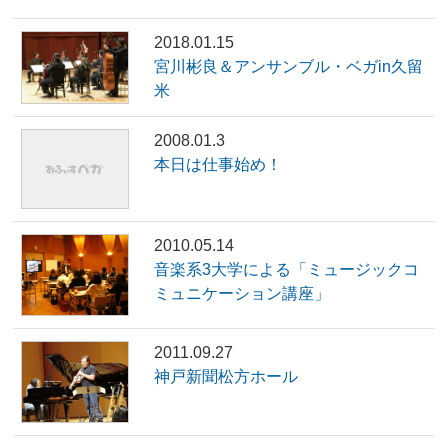
2018.01.15
宮川彬良＆アンサンブル・ベガin久留
米
2008.01.3
本日は仕事始め！
2010.05.14
音楽系3大学による「ミュージックコ
ミュニケーション講座」
2011.09.27
神戸新聞松方ホール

### Problem to solve
Only the lines from the one containing "音楽系3大学による「ミュージックコ" through the final line of the material should be printed, each word for word. Both of those lines count.

### Exercise result
音楽系3大学による「ミュージックコ
ミュニケーション講座」
2011.09.27
神戸新聞松方ホール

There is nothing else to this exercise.